Network Compartmentalization, the division of network functionality into network compartments, is an important concept of Autonomic Networking.
Network Compartments implement the operational rules and administrative policies for a given communication context. The boundaries of a communication context, and hence the compartment boundaries, are based on technological and/or administrative boundaries. For example, compartment boundaries can be defined by a certain type of network technology (e.g., a specific wireless access network) or based on a particular communication protocol and/or addressing space (e.g., an IPv4 or and IPv6 network), but also based on a policy domain (e.g., a national health network that requires a highly secure boundary).
A compartment's communication principles, protocols and policies form a sort of “recipe” that all compartment entities must obey.
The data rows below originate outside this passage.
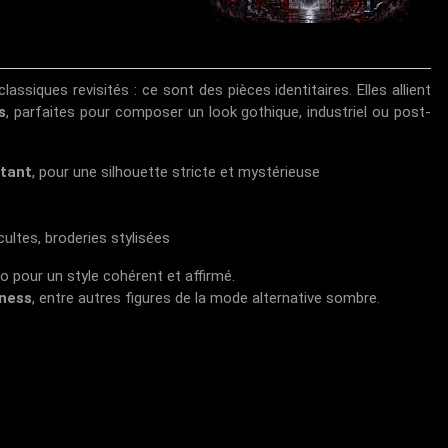
assiques revisités : ce sont des pièces identitaires. Elles allient
s
, parfaites pour composer un look gothique, industriel ou post-
ntant
, pour une silhouette stricte et mystérieuse
cultes, broderies stylisées
o pour un style cohérent et affirmé.
ness
, entre autres figures de la mode alternative sombre.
For example, the recipe defines how to join a compartment, who can join, and how the naming, addressing and routing is handled. The complexity and details of the internal operation is left to each compartment. For example, registration with a compartment can range from complex trust-based mechanisms to simple registration schemes with a central database or a public DHT-based system; resolution of a communication peer can be handled implicitly by the compartment's naming and addressing scheme or require explicit actions (e.g., resolution of an identifier to a locator). It is important to note here that compartments have full autonomy on how to handle the compartment's internal communication – i.e. there are no global invariants that have to be implemented by all compartments or all communication elements.
Members of a compartment are able and willing to communicate among each other according to compartment's operational and policy rules. Conceptually a compartment maintains some form of implicit database which contains its members; that is, each entry in the database defines a member. Before one can send a data packet to a compartment member, a resolution step is required which returns a means to “address” the member. Note that the above definition does not specify whether a member is a node, a set of servers or a software module. This rather abstract definition of compartment membership permits to capture many different flavours of members and communication forms.
It is anticipated that many compartments co-exist and that compartments are able to interwork on various levels (e.g. through "layering" or "peering" of compartments).